Like the original game, the 2D action-platformer Rogue Legacy 2 sees you exploring a castle overrun by monsters and assorted fiends, and attempting to cure the source of corruption. The main hook is that when you die, you then play as your character’s heir, continuing the family’s legacy.
This heir inherits the gold accumulated on the previous run, which you spend on upgrades including increases in health and damage, in addition to unlocking new classes to play as. It remains a clever narrative justification for the roguelike loop (or roguelite, for the genre purists), one that fuels your motivation to persist through tough sections.
One of the major improvements in Rogue Legacy 2 is an entirely overhauled character class system. One criticism of the first game was that each class –knight, mage, knave, etc. – wasn’t functionally all that different from the others. Beyond varied health, mana and stat allocations, most classes employed the same sword-based combat style. Rogue Legacy 2 completely changes this, and it’s for the better.

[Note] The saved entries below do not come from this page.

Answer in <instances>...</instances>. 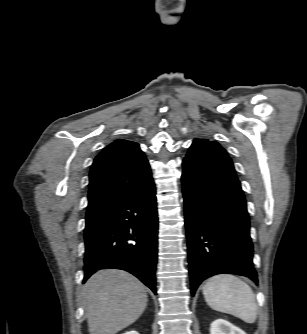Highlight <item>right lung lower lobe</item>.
<instances>
[{
  "label": "right lung lower lobe",
  "instance_id": "1",
  "mask_svg": "<svg viewBox=\"0 0 307 334\" xmlns=\"http://www.w3.org/2000/svg\"><path fill=\"white\" fill-rule=\"evenodd\" d=\"M158 218L153 180L86 225L84 280L103 268L138 277L155 294Z\"/></svg>",
  "mask_w": 307,
  "mask_h": 334
}]
</instances>
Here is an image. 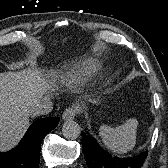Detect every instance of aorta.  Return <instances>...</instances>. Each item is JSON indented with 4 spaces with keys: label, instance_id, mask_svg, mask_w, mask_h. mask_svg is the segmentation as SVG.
<instances>
[{
    "label": "aorta",
    "instance_id": "aorta-1",
    "mask_svg": "<svg viewBox=\"0 0 168 168\" xmlns=\"http://www.w3.org/2000/svg\"><path fill=\"white\" fill-rule=\"evenodd\" d=\"M80 133L81 128L76 121H66L62 126V134L67 139H76Z\"/></svg>",
    "mask_w": 168,
    "mask_h": 168
}]
</instances>
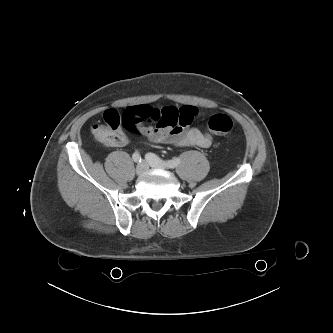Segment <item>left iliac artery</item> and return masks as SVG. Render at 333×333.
Returning a JSON list of instances; mask_svg holds the SVG:
<instances>
[{
	"label": "left iliac artery",
	"mask_w": 333,
	"mask_h": 333,
	"mask_svg": "<svg viewBox=\"0 0 333 333\" xmlns=\"http://www.w3.org/2000/svg\"><path fill=\"white\" fill-rule=\"evenodd\" d=\"M148 155H150V154H148ZM147 155V156H148ZM180 162H181V160H180V158L179 157H176V158H174V159H172V160H168V161H166V165L169 167V168H176L179 164H180Z\"/></svg>",
	"instance_id": "1"
}]
</instances>
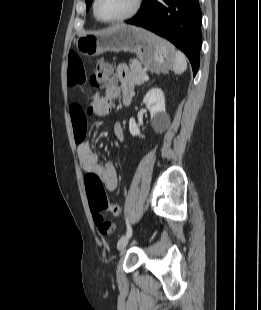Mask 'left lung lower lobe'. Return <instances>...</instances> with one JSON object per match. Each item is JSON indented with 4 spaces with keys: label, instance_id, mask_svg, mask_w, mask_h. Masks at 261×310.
I'll use <instances>...</instances> for the list:
<instances>
[{
    "label": "left lung lower lobe",
    "instance_id": "left-lung-lower-lobe-1",
    "mask_svg": "<svg viewBox=\"0 0 261 310\" xmlns=\"http://www.w3.org/2000/svg\"><path fill=\"white\" fill-rule=\"evenodd\" d=\"M201 21L198 0H143L137 15L126 23L171 41L189 58L195 76L200 63Z\"/></svg>",
    "mask_w": 261,
    "mask_h": 310
}]
</instances>
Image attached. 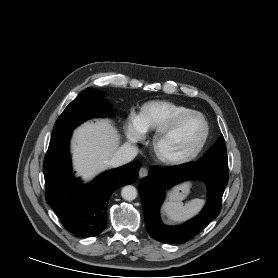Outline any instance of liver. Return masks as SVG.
I'll return each mask as SVG.
<instances>
[{
    "mask_svg": "<svg viewBox=\"0 0 278 278\" xmlns=\"http://www.w3.org/2000/svg\"><path fill=\"white\" fill-rule=\"evenodd\" d=\"M119 149L117 130L107 120L86 122L78 127L72 140L73 164L85 181L110 167Z\"/></svg>",
    "mask_w": 278,
    "mask_h": 278,
    "instance_id": "liver-1",
    "label": "liver"
}]
</instances>
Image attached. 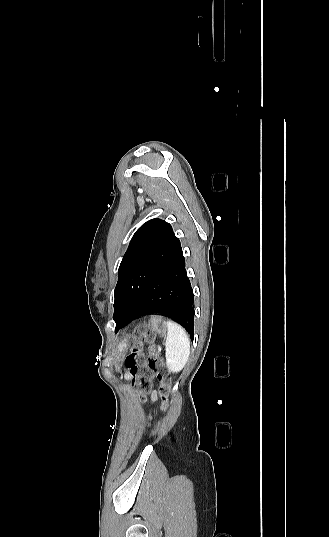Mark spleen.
<instances>
[{"mask_svg": "<svg viewBox=\"0 0 329 537\" xmlns=\"http://www.w3.org/2000/svg\"><path fill=\"white\" fill-rule=\"evenodd\" d=\"M168 332L165 343L166 362L170 371L179 372L186 365L190 355V340L186 331L173 321L167 322Z\"/></svg>", "mask_w": 329, "mask_h": 537, "instance_id": "spleen-1", "label": "spleen"}]
</instances>
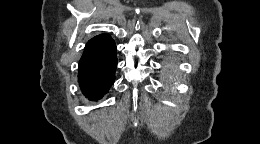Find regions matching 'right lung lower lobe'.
<instances>
[{
    "mask_svg": "<svg viewBox=\"0 0 260 144\" xmlns=\"http://www.w3.org/2000/svg\"><path fill=\"white\" fill-rule=\"evenodd\" d=\"M116 45L107 34L95 36L85 46L79 61L78 77L82 93L89 100H99L115 81Z\"/></svg>",
    "mask_w": 260,
    "mask_h": 144,
    "instance_id": "right-lung-lower-lobe-1",
    "label": "right lung lower lobe"
}]
</instances>
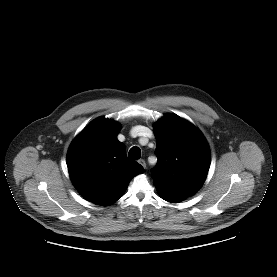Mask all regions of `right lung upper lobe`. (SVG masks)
<instances>
[{"instance_id":"1","label":"right lung upper lobe","mask_w":277,"mask_h":277,"mask_svg":"<svg viewBox=\"0 0 277 277\" xmlns=\"http://www.w3.org/2000/svg\"><path fill=\"white\" fill-rule=\"evenodd\" d=\"M120 127L105 117L92 121L71 143L67 154L70 178L87 200L111 205L125 192L143 167L130 161L117 140Z\"/></svg>"}]
</instances>
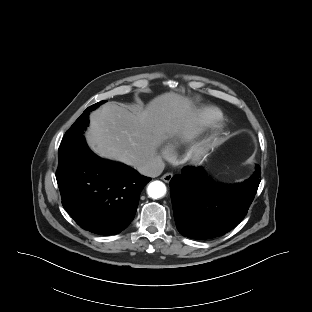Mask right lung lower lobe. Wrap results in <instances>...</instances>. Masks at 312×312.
I'll list each match as a JSON object with an SVG mask.
<instances>
[{"instance_id":"98d812e1","label":"right lung lower lobe","mask_w":312,"mask_h":312,"mask_svg":"<svg viewBox=\"0 0 312 312\" xmlns=\"http://www.w3.org/2000/svg\"><path fill=\"white\" fill-rule=\"evenodd\" d=\"M56 178L65 210L81 228L99 235L120 233L131 223L151 180L127 165L101 159L84 139L58 164Z\"/></svg>"}]
</instances>
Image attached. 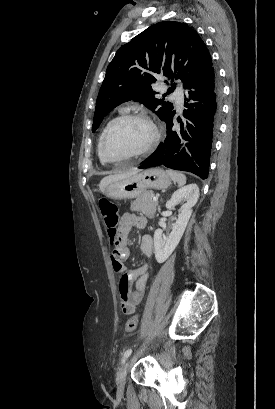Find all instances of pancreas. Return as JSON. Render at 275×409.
I'll return each mask as SVG.
<instances>
[{
    "label": "pancreas",
    "mask_w": 275,
    "mask_h": 409,
    "mask_svg": "<svg viewBox=\"0 0 275 409\" xmlns=\"http://www.w3.org/2000/svg\"><path fill=\"white\" fill-rule=\"evenodd\" d=\"M153 190H144L142 194L137 196L136 200L132 202L130 207L131 211H140L149 219H153L156 213V207L158 205L157 200H153Z\"/></svg>",
    "instance_id": "obj_1"
}]
</instances>
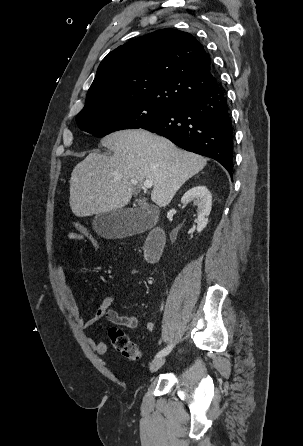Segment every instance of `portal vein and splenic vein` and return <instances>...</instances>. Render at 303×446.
Masks as SVG:
<instances>
[{"mask_svg": "<svg viewBox=\"0 0 303 446\" xmlns=\"http://www.w3.org/2000/svg\"><path fill=\"white\" fill-rule=\"evenodd\" d=\"M136 184V182H134ZM145 188H151L153 186V182L151 180H145L143 183Z\"/></svg>", "mask_w": 303, "mask_h": 446, "instance_id": "1", "label": "portal vein and splenic vein"}]
</instances>
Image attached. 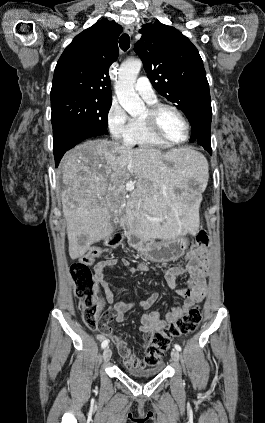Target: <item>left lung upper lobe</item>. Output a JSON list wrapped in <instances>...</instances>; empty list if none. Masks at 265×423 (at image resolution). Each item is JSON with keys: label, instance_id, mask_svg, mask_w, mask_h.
<instances>
[{"label": "left lung upper lobe", "instance_id": "obj_1", "mask_svg": "<svg viewBox=\"0 0 265 423\" xmlns=\"http://www.w3.org/2000/svg\"><path fill=\"white\" fill-rule=\"evenodd\" d=\"M134 50L159 94L185 113L191 127V142L205 119L212 116L209 84L203 61L193 43L174 27L159 21L139 30Z\"/></svg>", "mask_w": 265, "mask_h": 423}]
</instances>
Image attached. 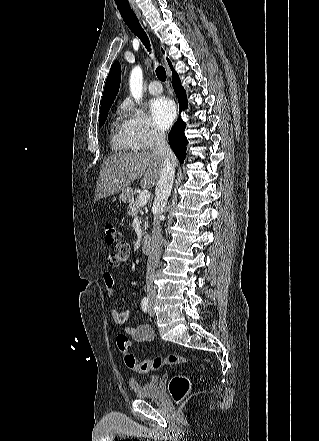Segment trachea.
<instances>
[{
  "label": "trachea",
  "instance_id": "3493384b",
  "mask_svg": "<svg viewBox=\"0 0 319 441\" xmlns=\"http://www.w3.org/2000/svg\"><path fill=\"white\" fill-rule=\"evenodd\" d=\"M117 8L121 14V17L123 18L126 25L129 27V29L141 40L143 45L147 48V50L150 52V41L140 25L138 18L136 17L134 11L131 9L130 6L125 5H117ZM156 75L160 81L166 80V71L163 66L159 65L156 68Z\"/></svg>",
  "mask_w": 319,
  "mask_h": 441
}]
</instances>
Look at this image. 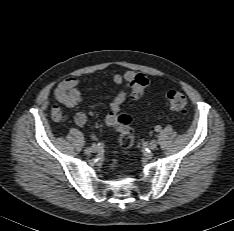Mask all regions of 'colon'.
Wrapping results in <instances>:
<instances>
[{"label":"colon","mask_w":234,"mask_h":231,"mask_svg":"<svg viewBox=\"0 0 234 231\" xmlns=\"http://www.w3.org/2000/svg\"><path fill=\"white\" fill-rule=\"evenodd\" d=\"M147 84V76L143 74L134 76L132 80L131 98L133 100L140 99ZM166 96L172 109L176 111H184L186 109L187 98L182 92L178 90H169ZM131 124V116L127 113H122L116 122V129L119 132V142L125 148L131 147L134 142V132Z\"/></svg>","instance_id":"5ec220e1"}]
</instances>
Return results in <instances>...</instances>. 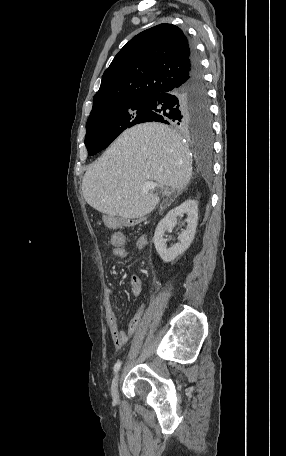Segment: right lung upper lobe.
Returning <instances> with one entry per match:
<instances>
[{
  "label": "right lung upper lobe",
  "instance_id": "cb5924a9",
  "mask_svg": "<svg viewBox=\"0 0 286 456\" xmlns=\"http://www.w3.org/2000/svg\"><path fill=\"white\" fill-rule=\"evenodd\" d=\"M191 48L183 31L172 24H160L136 35L105 70L90 115L109 104L148 99L185 82Z\"/></svg>",
  "mask_w": 286,
  "mask_h": 456
}]
</instances>
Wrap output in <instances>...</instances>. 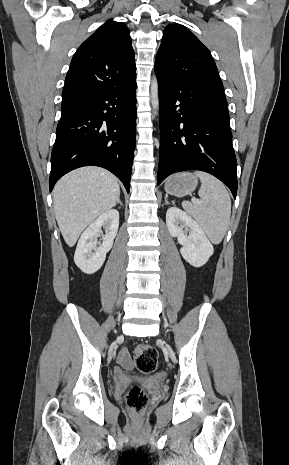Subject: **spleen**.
I'll return each instance as SVG.
<instances>
[{
    "instance_id": "spleen-1",
    "label": "spleen",
    "mask_w": 289,
    "mask_h": 465,
    "mask_svg": "<svg viewBox=\"0 0 289 465\" xmlns=\"http://www.w3.org/2000/svg\"><path fill=\"white\" fill-rule=\"evenodd\" d=\"M201 181L198 203L184 201L182 207L196 220L213 244H219L228 229L231 199L222 182L212 175L196 171Z\"/></svg>"
}]
</instances>
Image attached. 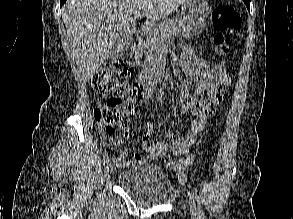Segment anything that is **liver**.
I'll use <instances>...</instances> for the list:
<instances>
[{
    "label": "liver",
    "instance_id": "6515ba94",
    "mask_svg": "<svg viewBox=\"0 0 293 219\" xmlns=\"http://www.w3.org/2000/svg\"><path fill=\"white\" fill-rule=\"evenodd\" d=\"M187 0H67L62 18L73 61L83 80L93 77L120 35L136 32L137 14L152 22L171 15Z\"/></svg>",
    "mask_w": 293,
    "mask_h": 219
}]
</instances>
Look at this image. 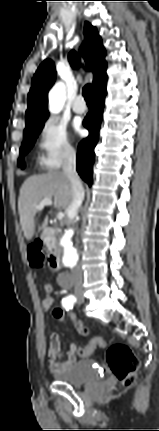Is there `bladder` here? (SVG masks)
Wrapping results in <instances>:
<instances>
[{"label": "bladder", "mask_w": 159, "mask_h": 431, "mask_svg": "<svg viewBox=\"0 0 159 431\" xmlns=\"http://www.w3.org/2000/svg\"><path fill=\"white\" fill-rule=\"evenodd\" d=\"M52 375L56 381L71 386H81L102 378L100 367L92 359L79 360L66 369L53 371Z\"/></svg>", "instance_id": "obj_1"}]
</instances>
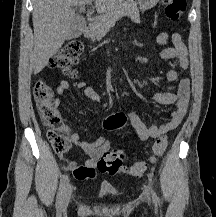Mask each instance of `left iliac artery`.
Segmentation results:
<instances>
[{"label": "left iliac artery", "instance_id": "44dca946", "mask_svg": "<svg viewBox=\"0 0 216 217\" xmlns=\"http://www.w3.org/2000/svg\"><path fill=\"white\" fill-rule=\"evenodd\" d=\"M151 192H152L153 202L157 205L159 203V199L154 190H152Z\"/></svg>", "mask_w": 216, "mask_h": 217}]
</instances>
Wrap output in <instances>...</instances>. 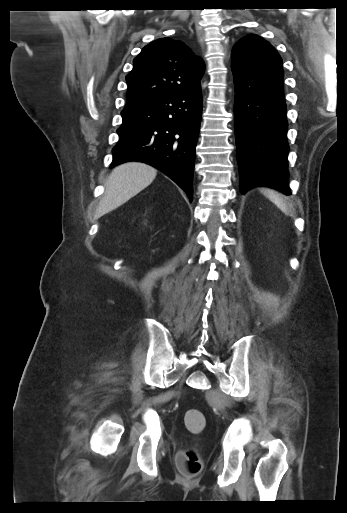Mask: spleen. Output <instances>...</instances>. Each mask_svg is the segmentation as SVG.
<instances>
[{
    "mask_svg": "<svg viewBox=\"0 0 347 513\" xmlns=\"http://www.w3.org/2000/svg\"><path fill=\"white\" fill-rule=\"evenodd\" d=\"M263 194L269 198L277 207L285 214L289 213V209L283 199L275 192L269 189L264 190Z\"/></svg>",
    "mask_w": 347,
    "mask_h": 513,
    "instance_id": "spleen-1",
    "label": "spleen"
}]
</instances>
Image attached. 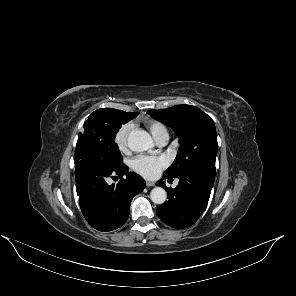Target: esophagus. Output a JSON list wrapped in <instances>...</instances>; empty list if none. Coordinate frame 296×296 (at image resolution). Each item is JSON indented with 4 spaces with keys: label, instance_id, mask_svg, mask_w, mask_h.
Returning <instances> with one entry per match:
<instances>
[{
    "label": "esophagus",
    "instance_id": "obj_1",
    "mask_svg": "<svg viewBox=\"0 0 296 296\" xmlns=\"http://www.w3.org/2000/svg\"><path fill=\"white\" fill-rule=\"evenodd\" d=\"M146 185H147V187H152V186H155V182H153V181H146Z\"/></svg>",
    "mask_w": 296,
    "mask_h": 296
}]
</instances>
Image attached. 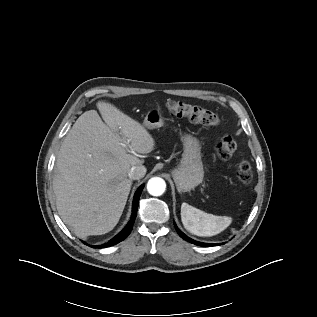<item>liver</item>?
I'll use <instances>...</instances> for the list:
<instances>
[{
  "instance_id": "liver-1",
  "label": "liver",
  "mask_w": 317,
  "mask_h": 317,
  "mask_svg": "<svg viewBox=\"0 0 317 317\" xmlns=\"http://www.w3.org/2000/svg\"><path fill=\"white\" fill-rule=\"evenodd\" d=\"M96 105L104 122L96 110L76 120L58 152L53 178L58 213L80 238L113 230L131 190L128 172L142 163L128 150L147 154L155 147L138 121L109 102Z\"/></svg>"
}]
</instances>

While the knight class continues to wield a large, Cloud Strife-sized sword, they now also have a unique shield talent that reduces incoming damage on use. Combined with a sizable health pool, it’s great for beginners learning enemy attack patterns.
Meanwhile, Rogue Legacy 2 changes the basic attacks of the mage to a ranged spell that syphons mana, so you can regularly unleash more powerful abilities. Additionally, rangers use a bow and arrow to snipe foes from afar, plus they have a talent to conjure a limited-time platform in midair, to gain an aerial advantage.
Without spoiling too many of the zany classes Rogue Legacy 2 also includes, the frying pan-brandishing chef and close-quarters specialist boxer classes are among many that will tangibly change the way you play each run.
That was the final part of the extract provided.